For various reasons God has placed thinking about adoption front and center in my life over these last months. Of course, we live with an earthly picture of adoption front and center daily as you can see from the picture of my family that we are a family of variety. Reality is that I don’t think about this much as I go through each day. The girls are no different from the boys in our eyes. It usually takes going out of our daily routine where I notice the reactions of others to cause me to remember. When I find someone staring, it is when I ask the question, “What are THEY staring at?” that it hits me!

These last months have brought me to consider more and more what it means to be adopted into the family of the KING of the Universe. I have been the happy party to the beginning of the process as I saw two young boys become part of a family of 7. Seven days later, I witnessed the marriage of a young man who had been adopted by two families-one officially and one unofficially. I watched him take his marriage vows and establish his own Christian home.
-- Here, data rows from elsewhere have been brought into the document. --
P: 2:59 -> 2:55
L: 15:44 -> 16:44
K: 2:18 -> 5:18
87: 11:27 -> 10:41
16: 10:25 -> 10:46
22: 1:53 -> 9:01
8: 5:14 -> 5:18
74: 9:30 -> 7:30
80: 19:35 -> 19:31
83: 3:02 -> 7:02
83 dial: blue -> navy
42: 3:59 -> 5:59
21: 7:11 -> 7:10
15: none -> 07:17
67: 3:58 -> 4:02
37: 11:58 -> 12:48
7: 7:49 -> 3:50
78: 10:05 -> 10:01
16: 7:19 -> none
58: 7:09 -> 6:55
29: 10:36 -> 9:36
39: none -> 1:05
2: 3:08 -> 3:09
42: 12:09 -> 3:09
We began this journey of understanding thirteen plus years ago, filling out reams of paperwork, finally seeing pictures, and then the seemingly endless waiting. We finally laid eyes on the 3-D as two very scared little girls emerged from the ‘cattle shoot’ that was the exit in the International terminal at JFK. As we clutched them and the orphanage director tossed us the paperwork and vanished, the realities began to set in. They cried and we tried to comfort. White people they had never laid eyes on before, in a bustling airport with new sounds, smells, temperature, after 24 hours of travel, yet they were entering a world of privilege. They had no idea what was happening to them. WE had no idea what was happening to US!
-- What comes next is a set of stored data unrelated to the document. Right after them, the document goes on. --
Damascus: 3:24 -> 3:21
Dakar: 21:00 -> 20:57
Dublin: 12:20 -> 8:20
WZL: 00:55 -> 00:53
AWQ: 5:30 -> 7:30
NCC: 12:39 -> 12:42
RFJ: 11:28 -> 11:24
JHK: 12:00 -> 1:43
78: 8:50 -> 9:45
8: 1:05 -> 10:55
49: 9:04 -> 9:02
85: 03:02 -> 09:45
This was the beginning of our journey in understanding just a bit more of who we are in Christ. Christ has loved us, purchased us, redeemed us, and on and on. Loving the girls in all these years has taught us a bit of what the Father has done for us. We have fully embraced them as a part of our family. We can’t imagine life without them. Sacrifices must be made because they are a part of us. These things are only a small earthly picture of all that I enjoy in Christ, which I never thought much about in years past. My adoption has become more real to me as I love J. and L.. My love for them is minute compared to Christ’s love for me. I often do not live out of my great inheritance and I ‘want to go back to Egypt.’ YET He pursues me in love.

One Easter Sunday, my daughters took their vows of commitment to a church body and made a public profession of an even greater adoption into the family of the King of the Universe. We prayed for this day even before we knew who they were. As they move forward, God will teach us a bit more of how He is incorporating our story as He is writing His story. He will teach us a bit more of what a great inheritance we have and what it means to live that out in the day to day.

The book, Adopted For Life by Russell Moore, is an excellent read. Not only does he handle the myriad of experiences adoptive families face with humor and candor, but he also presses home the point of Galatians 4. He says, “Adoption is, on the one hand, gospel. In this, adoption tells us who we are as children of the Father. Adoption as gospel tells us about our identity, our inheritance, and our mission as sons of God. Adoption is also defined as mission. In this, adoption tells us our purpose in this age as the people of Christ…..As soon as you peer into the truth of the one aspect, you fall headlong into the truth of the other, and visa versa.”